Toby Willis gave up on medical miracles long ago.
The Seattle man's eyesight started deteriorating when he was a kid and by the time he was in his early 40s, his visual world had dimmed to shadows.
Still, he refused to obsess over scientific advances. "I made it a point not to go down those rabbit holes, to be chasing that pipe dream," he said.
Nevertheless, the possibility that something might be on the horizon occasionally tickled at the back of his mind.
So Willis checked in with his eye doctor late last year, setting in motion a train of events that culminated in becoming the first adult to undergo the first gene therapy approved in the U.S. for treatment of an inherited disease.

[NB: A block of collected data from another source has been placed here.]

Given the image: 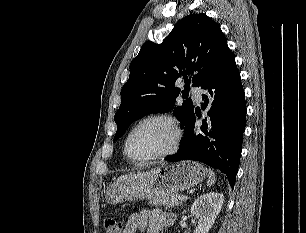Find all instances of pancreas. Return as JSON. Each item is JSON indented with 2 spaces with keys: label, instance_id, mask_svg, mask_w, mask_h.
Instances as JSON below:
<instances>
[{
  "label": "pancreas",
  "instance_id": "cf45deb5",
  "mask_svg": "<svg viewBox=\"0 0 306 233\" xmlns=\"http://www.w3.org/2000/svg\"><path fill=\"white\" fill-rule=\"evenodd\" d=\"M182 196L183 195L181 194H173L170 196L154 198L149 201V204L154 206L164 205L170 208H174L175 206H180L182 204L183 201L180 199Z\"/></svg>",
  "mask_w": 306,
  "mask_h": 233
}]
</instances>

The medication, called Luxturna, is injected in the eye and uses a harmless virus to deliver working versions of a gene to the cells of patients whose own genes are defective. It targets a single, rare mutation, but has raised hopes that after decades of disaster and disappointment, a wave of gene therapies for other disorders is on the way.
But Luxturna's staggering price tag of $425,000 per eye is raising questions about who can afford the newest medical technologies — and whether the results will justify the costs.
Willis already knows it won't be a miracle cure for him. The therapy is expected to work best in children with early diagnoses, before the disease causes irreversible damage. In Willis' case, doctors hope it will keep the 44-year-old software engineer's eyesight from getting worse and perhaps improve his ability to distinguish objects and navigate the world. Without the surgery, he would eventually lose his eyesight entirely.